START Data to use
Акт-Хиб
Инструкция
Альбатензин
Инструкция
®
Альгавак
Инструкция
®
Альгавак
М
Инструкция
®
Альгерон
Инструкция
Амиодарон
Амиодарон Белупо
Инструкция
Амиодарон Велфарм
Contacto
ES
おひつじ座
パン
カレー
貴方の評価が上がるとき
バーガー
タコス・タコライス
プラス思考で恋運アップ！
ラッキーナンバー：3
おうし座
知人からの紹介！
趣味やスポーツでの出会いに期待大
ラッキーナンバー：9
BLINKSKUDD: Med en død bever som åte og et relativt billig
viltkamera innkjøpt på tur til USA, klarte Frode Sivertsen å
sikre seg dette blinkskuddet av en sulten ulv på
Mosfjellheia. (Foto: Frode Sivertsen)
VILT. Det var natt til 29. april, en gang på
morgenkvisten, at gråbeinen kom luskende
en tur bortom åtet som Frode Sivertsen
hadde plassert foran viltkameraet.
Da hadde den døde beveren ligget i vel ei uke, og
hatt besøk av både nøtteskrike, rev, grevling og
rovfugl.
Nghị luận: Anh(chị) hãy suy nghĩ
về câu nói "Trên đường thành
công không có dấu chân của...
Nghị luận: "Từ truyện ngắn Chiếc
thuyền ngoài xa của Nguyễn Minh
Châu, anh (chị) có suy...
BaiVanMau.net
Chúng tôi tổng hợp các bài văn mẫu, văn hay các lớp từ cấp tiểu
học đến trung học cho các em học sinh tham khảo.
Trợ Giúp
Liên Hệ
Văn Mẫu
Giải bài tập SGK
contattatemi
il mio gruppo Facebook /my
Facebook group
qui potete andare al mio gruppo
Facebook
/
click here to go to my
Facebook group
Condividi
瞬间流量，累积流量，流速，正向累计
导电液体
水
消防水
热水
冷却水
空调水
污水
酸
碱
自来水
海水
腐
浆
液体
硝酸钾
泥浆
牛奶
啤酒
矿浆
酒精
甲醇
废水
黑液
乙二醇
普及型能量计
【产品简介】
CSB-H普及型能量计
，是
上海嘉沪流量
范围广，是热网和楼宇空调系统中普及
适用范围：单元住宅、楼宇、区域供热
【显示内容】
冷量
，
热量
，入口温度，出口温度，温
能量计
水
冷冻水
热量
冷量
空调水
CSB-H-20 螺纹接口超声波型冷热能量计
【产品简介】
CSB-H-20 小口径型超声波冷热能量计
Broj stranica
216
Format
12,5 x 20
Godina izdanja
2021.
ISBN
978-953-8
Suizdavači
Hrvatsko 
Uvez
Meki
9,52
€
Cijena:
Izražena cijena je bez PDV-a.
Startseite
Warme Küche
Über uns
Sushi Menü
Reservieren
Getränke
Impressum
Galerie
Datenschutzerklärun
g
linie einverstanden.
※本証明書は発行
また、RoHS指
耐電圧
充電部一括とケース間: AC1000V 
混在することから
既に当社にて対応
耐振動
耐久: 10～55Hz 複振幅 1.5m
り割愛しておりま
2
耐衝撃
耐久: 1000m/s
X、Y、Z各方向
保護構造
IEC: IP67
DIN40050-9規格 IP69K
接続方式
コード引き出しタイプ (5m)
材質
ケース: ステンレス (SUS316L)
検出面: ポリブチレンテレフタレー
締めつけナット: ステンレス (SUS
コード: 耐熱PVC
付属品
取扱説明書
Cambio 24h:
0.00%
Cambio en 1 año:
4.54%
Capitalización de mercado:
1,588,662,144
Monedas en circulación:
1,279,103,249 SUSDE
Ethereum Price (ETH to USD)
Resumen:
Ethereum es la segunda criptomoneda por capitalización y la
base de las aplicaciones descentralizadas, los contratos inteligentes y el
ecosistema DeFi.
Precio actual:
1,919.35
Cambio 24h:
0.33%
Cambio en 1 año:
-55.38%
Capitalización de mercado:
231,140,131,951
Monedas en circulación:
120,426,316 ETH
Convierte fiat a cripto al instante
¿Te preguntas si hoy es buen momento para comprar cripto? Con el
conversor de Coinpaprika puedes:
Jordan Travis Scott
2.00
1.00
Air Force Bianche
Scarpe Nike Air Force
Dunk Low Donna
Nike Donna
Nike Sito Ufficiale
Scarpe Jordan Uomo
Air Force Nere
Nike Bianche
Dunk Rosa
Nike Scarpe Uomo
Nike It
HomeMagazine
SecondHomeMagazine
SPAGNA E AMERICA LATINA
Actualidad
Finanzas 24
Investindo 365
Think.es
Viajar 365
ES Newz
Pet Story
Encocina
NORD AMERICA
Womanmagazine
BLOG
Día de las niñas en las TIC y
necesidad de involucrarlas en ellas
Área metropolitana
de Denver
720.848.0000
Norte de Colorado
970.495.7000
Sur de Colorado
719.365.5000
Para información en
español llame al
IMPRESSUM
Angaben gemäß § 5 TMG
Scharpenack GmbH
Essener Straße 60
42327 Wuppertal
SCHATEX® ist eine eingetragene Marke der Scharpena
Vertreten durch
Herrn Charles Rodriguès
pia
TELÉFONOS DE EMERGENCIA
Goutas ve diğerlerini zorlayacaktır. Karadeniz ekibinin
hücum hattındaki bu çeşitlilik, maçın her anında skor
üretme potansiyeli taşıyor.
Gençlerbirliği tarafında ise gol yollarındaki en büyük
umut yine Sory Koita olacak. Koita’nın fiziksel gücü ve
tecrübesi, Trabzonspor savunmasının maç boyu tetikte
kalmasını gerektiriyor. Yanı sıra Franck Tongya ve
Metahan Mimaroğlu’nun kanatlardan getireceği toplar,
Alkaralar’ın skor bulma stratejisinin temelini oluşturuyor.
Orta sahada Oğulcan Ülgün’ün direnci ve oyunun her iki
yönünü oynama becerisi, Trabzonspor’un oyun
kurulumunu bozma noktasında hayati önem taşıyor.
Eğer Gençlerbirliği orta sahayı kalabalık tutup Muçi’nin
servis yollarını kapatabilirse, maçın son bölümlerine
END Data to use
> [Task objective]:
Take each line above that holds the string "AMERICA" and copy it.

> [Reply]:
SPAGNA E AMERICA LATINA
NORD AMERICA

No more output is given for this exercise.